Appropriately for a book that is at least in part about the lure of luxury aesthetics, Not My Bag is a gorgeous piece of publishing deign. The endpapers are a grey marl like polished concrete, the print stock is thick, the type is clear and stylish - it's beautiful  and it should probably have been a hardback.

In it, Sina Grace (Books with Pictures,  Lil' Depressed Boy, and Cedric Hollows) recounts his days working in a department store, being sucked into its high-competition, high-fashion world, and going just slightly mad at the edges. It's not quite Sad Comics, but it's definitely black and white, slice of life, nodding to Blankets comics. That may not be a genre, but it's certainly a recognizable package of styles.

Not My Bag is personal and confessional, with Grace unafraid in places of showing us his less flattering sides. The young artist takes the job to pay the bills, and, haunted by lingering neuroses and failed relationships, slides into superficiality, occasional bitterness, and crass materialism. It ends in the only way it could end - a quiet catastrophe of imposture with Grace storming out of the store, forced to choose an identity and realizing he has chosen correctly.

Not My Bag, Sina Grace. Closeup image.

But there are some gorgeous panels and page compositions taking us through that ending. The day to day of it, the body of the story, is a joy of little observations. The haggard and fading sales shark; the new manager, masked, and sinister verging on occult; the sudden breaks in the visual flow - replacing realism with something emotionally mimetic and decomposing the arrangement of panels to pull out a little detail or foreground a powerful moment; it's good stuff. The book excels when it takes something - most often fashion - and anatomizes it, often dedicating  a full page to details, annotating, and exploring.
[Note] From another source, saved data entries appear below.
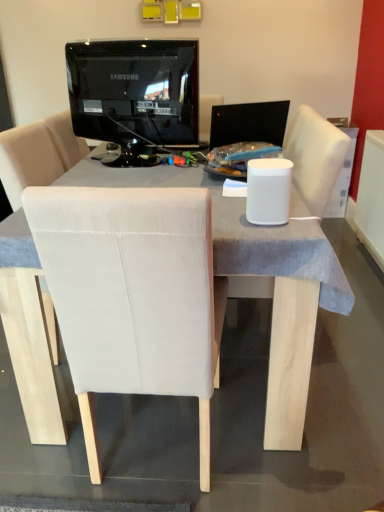 This screenshot has height=512, width=384. Describe the element at coordinates (249, 123) in the screenshot. I see `black glossy monitor at center` at that location.

Locate an element on the screen. black glossy monitor at upper center is located at coordinates (135, 92).

Is white plastic radiator at right in contact with black glossy monitor at center?

white plastic radiator at right and black glossy monitor at center are clearly separated.

Between white plastic radiator at right and black glossy monitor at center, which one is positioned behind?

white plastic radiator at right is further from the camera.

From the image's perspective, who appears lower, white plastic radiator at right or black glossy monitor at center?

white plastic radiator at right, from the image's perspective.

Is white plastic radiator at right a part of black glossy monitor at center?

Actually, white plastic radiator at right is outside black glossy monitor at center.

Looking at the image, does black glossy monitor at center seem bigger or smaller compared to white plastic radiator at right?

black glossy monitor at center is smaller than white plastic radiator at right.

From the image's perspective, does black glossy monitor at center appear higher than white plastic radiator at right?

Yes, from the image's perspective, black glossy monitor at center is over white plastic radiator at right.

Considering the sizes of objects white plastic radiator at right and black glossy monitor at upper center in the image provided, who is shorter, white plastic radiator at right or black glossy monitor at upper center?

black glossy monitor at upper center.

How many degrees apart are the facing directions of white plastic radiator at right and black glossy monitor at upper center?

They differ by 104 degrees in their facing directions.

Considering the sizes of objects white plastic radiator at right and black glossy monitor at upper center in the image provided, who is smaller, white plastic radiator at right or black glossy monitor at upper center?

white plastic radiator at right is smaller.

From the image's perspective, would you say white plastic radiator at right is positioned over black glossy monitor at upper center?

No.

Between black glossy monitor at upper center and white plastic radiator at right, which one has more height?

With more height is white plastic radiator at right.

Is black glossy monitor at upper center surrounding white plastic radiator at right?

No, white plastic radiator at right is not a part of black glossy monitor at upper center.

From a real-world perspective, is black glossy monitor at upper center above or below white plastic radiator at right?

In terms of real-world spatial position, black glossy monitor at upper center is above white plastic radiator at right.

Is black glossy monitor at upper center positioned with its back to black glossy monitor at center?

black glossy monitor at upper center does not have its back to black glossy monitor at center.

Is the position of black glossy monitor at upper center less distant than that of black glossy monitor at center?

That is True.

Between black glossy monitor at upper center and black glossy monitor at center, which one has smaller width?

black glossy monitor at upper center is thinner.

Considering the relative positions of black glossy monitor at upper center and black glossy monitor at center in the image provided, is black glossy monitor at upper center to the left of black glossy monitor at center from the viewer's perspective?

Yes.

Does point (211, 131) appear closer or farther from the camera than point (152, 104)?

Clearly, point (211, 131) is more distant from the camera than point (152, 104).

Could black glossy monitor at upper center be considered to be inside black glossy monitor at center?

No, black glossy monitor at center does not contain black glossy monitor at upper center.

Does black glossy monitor at center have a larger size compared to black glossy monitor at upper center?

Incorrect, black glossy monitor at center is not larger than black glossy monitor at upper center.

Is black glossy monitor at center oriented towards black glossy monitor at upper center?

No, black glossy monitor at center does not turn towards black glossy monitor at upper center.

The height and width of the screenshot is (512, 384). I want to click on radiator that is below the black glossy monitor at center (from the image's perspective), so click(x=372, y=197).

Identify the location of computer monitor above the white plastic radiator at right (from a real-world perspective). This screenshot has width=384, height=512. (249, 123).

Considering their positions, is white plastic radiator at right positioned closer to black glossy monitor at center than black glossy monitor at upper center?

Among the two, black glossy monitor at upper center is located nearer to black glossy monitor at center.

Which object lies further to the anchor point white plastic radiator at right, black glossy monitor at center or black glossy monitor at upper center?

Among the two, black glossy monitor at upper center is located further to white plastic radiator at right.

Estimate the real-world distances between objects in this image. Which object is further from black glossy monitor at center, black glossy monitor at upper center or white plastic radiator at right?

white plastic radiator at right is positioned further to the anchor black glossy monitor at center.

Looking at the image, which one is located further to black glossy monitor at upper center, white plastic radiator at right or black glossy monitor at center?

white plastic radiator at right is positioned further to the anchor black glossy monitor at upper center.

Looking at the image, which one is located closer to black glossy monitor at upper center, black glossy monitor at center or white plastic radiator at right?

black glossy monitor at center is closer to black glossy monitor at upper center.

Based on their spatial positions, is black glossy monitor at upper center or black glossy monitor at center further from white plastic radiator at right?

black glossy monitor at upper center is positioned further to the anchor white plastic radiator at right.

This screenshot has width=384, height=512. I want to click on computer monitor between black glossy monitor at upper center and white plastic radiator at right from left to right, so click(x=249, y=123). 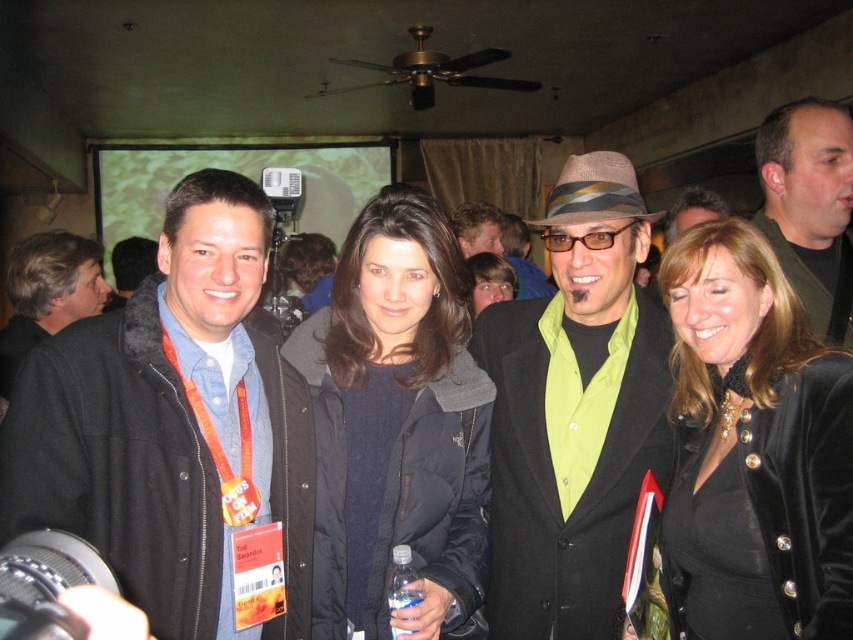 Can you confirm if black matte jacket at left is positioned below matte black coat at center?

Yes.

Does black matte jacket at left lie in front of matte black coat at center?

Yes.

Which is in front, point (196, 216) or point (578, 468)?

Positioned in front is point (196, 216).

I want to click on black matte jacket at left, so click(172, 422).

Is dark blue fleece jacket at center to the left of denim jacket at center from the viewer's perspective?

In fact, dark blue fleece jacket at center is to the right of denim jacket at center.

Who is more distant from viewer, (339, 576) or (132, 260)?

The point (132, 260) is behind.

Identify the location of dark blue fleece jacket at center. (396, 424).

Is matte black coat at center shorter than velvet black jacket at right?

No.

Is matte black coat at center bigger than velvet black jacket at right?

Yes, matte black coat at center is bigger than velvet black jacket at right.

Between point (473, 342) and point (828, 433), which one is positioned in front?

Point (828, 433)

Locate an element on the screen. matte black coat at center is located at coordinates (573, 412). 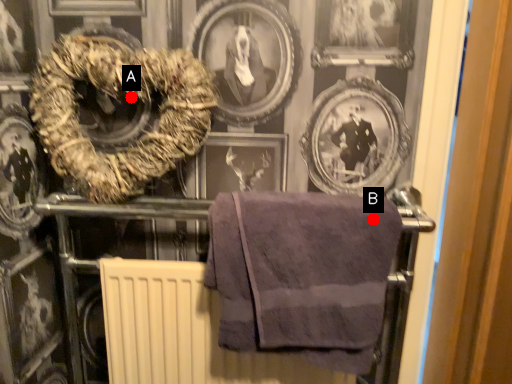 Question: Two points are circled on the image, labeled by A and B beside each circle. Which of the following is the farthest from the observer?

Choices:
 (A) A is further
 (B) B is further

Answer: (A) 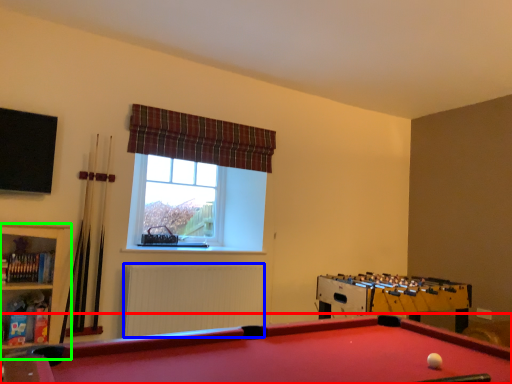 Question: Which object is the closest to the billiard table (highlighted by a red box)? Choose among these: radiator (highlighted by a blue box) or bookshelf (highlighted by a green box).

Choices:
 (A) radiator
 (B) bookshelf

Answer: (B) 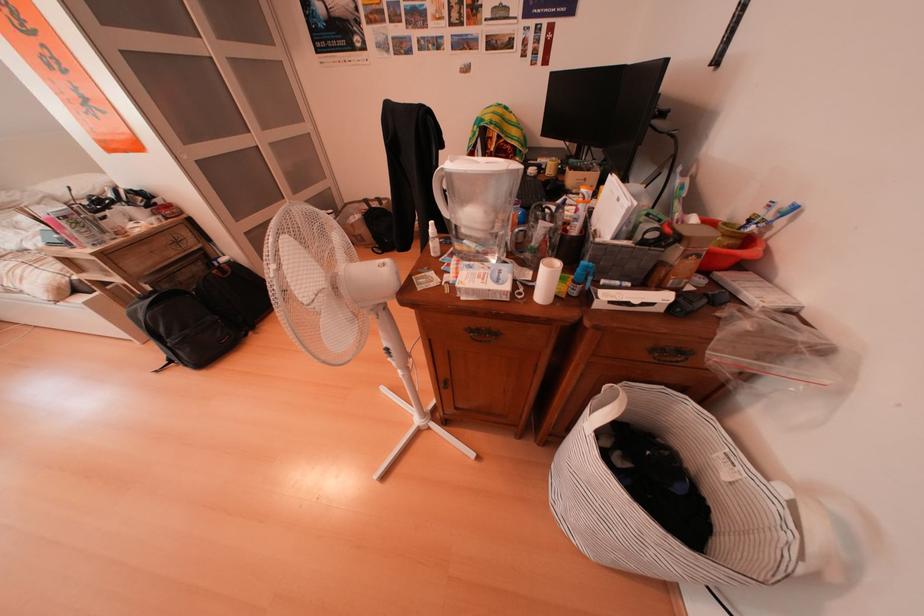 This screenshot has width=924, height=616. I want to click on black backpack handle, so click(x=202, y=315).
The retail days that make up the story are a thread of these moments and details. Character interactions will suddenly pull into meticulously sketched touchstones, amplifying the feeling of an identity built out of objects. There's a porcelain pony that represents an old love's heart in ways we are never told. There are memories rendered as photographs or letters, an office full of snow globes, tie pins, cuff links and shoes. People and places are often far less detailed than things, and the big emotional moments - panic, especially - see a vastly simplified visual style, with fewer and softer lines, more curves, more blocks of colour.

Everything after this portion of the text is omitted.